▶ _EXERCISE DESCRIPTION_:
Copy out every line of the records in which "Discussão" can be found.

▶ _RECORDS TO PROCESS_:

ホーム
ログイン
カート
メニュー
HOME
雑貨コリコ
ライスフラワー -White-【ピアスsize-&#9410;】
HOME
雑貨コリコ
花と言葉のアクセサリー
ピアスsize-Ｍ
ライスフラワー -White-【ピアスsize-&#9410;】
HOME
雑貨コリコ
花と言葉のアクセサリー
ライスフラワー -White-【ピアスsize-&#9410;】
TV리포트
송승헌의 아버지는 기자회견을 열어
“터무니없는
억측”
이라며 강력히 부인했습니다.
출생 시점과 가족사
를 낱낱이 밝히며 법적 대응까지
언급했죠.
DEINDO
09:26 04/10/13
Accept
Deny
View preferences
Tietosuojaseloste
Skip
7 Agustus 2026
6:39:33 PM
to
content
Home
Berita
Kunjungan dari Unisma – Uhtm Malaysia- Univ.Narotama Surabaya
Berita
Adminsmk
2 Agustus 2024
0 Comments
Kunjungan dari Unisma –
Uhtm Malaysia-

* * *

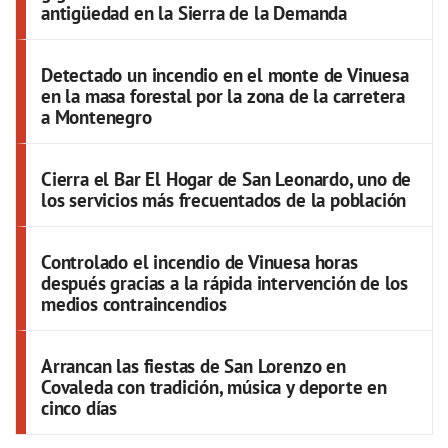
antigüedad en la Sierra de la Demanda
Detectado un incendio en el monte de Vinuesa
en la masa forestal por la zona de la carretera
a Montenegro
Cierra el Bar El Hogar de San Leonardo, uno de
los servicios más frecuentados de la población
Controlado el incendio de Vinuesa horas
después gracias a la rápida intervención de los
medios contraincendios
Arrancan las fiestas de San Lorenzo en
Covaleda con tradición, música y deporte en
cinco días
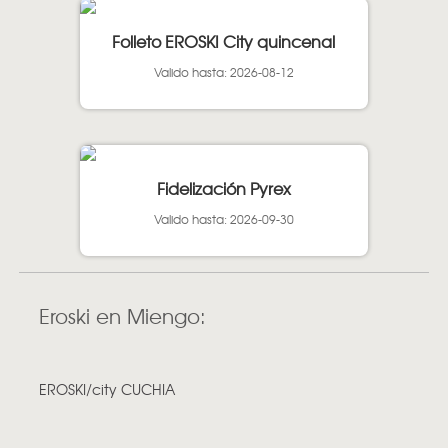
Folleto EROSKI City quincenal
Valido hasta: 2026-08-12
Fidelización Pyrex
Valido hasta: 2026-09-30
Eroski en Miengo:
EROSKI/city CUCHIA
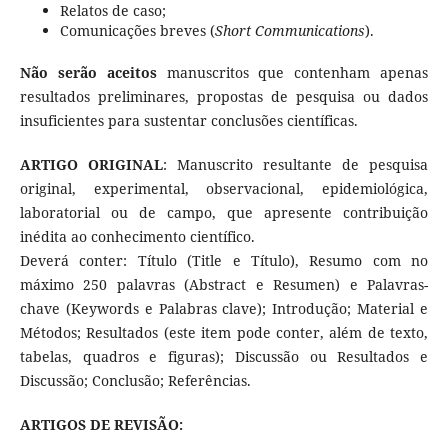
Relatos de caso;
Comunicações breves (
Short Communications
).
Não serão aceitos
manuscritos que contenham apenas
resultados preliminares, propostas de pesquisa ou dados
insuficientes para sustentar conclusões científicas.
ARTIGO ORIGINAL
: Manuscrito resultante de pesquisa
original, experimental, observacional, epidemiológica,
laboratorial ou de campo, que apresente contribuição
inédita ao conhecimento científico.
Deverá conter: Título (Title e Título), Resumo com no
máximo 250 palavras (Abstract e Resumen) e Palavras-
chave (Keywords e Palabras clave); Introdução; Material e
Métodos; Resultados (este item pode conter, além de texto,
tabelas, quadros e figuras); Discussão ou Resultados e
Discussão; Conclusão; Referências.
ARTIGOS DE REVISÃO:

▶ _REPLY_:
tabelas, quadros e figuras); Discussão ou Resultados e
Discussão; Conclusão; Referências.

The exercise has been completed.